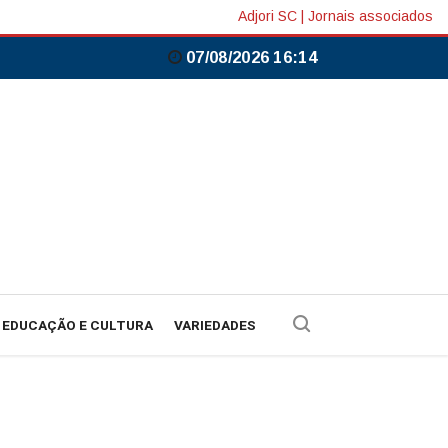
Adjori SC
|
Jornais associados
07/08/2026 16:14
EDUCAÇÃO E CULTURA
VARIEDADES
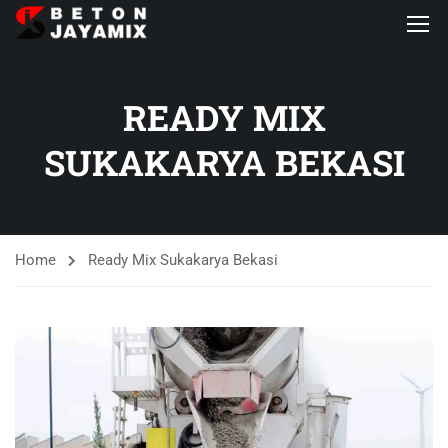
READY MIX
SUKAKARYA BEKASI
Home
Ready Mix Sukakarya Bekasi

• **EXERCISE OBJECTIVE**: With all pictures omitted, repeat every record above word for word.

• **RESPONSE FOR THIS EXERCISE**:
Adjori SC
|
Jornais associados
07/08/2026 16:14
EDUCAÇÃO E CULTURA
VARIEDADES
READY MIX
SUKAKARYA BEKASI
Home
Ready Mix Sukakarya Bekasi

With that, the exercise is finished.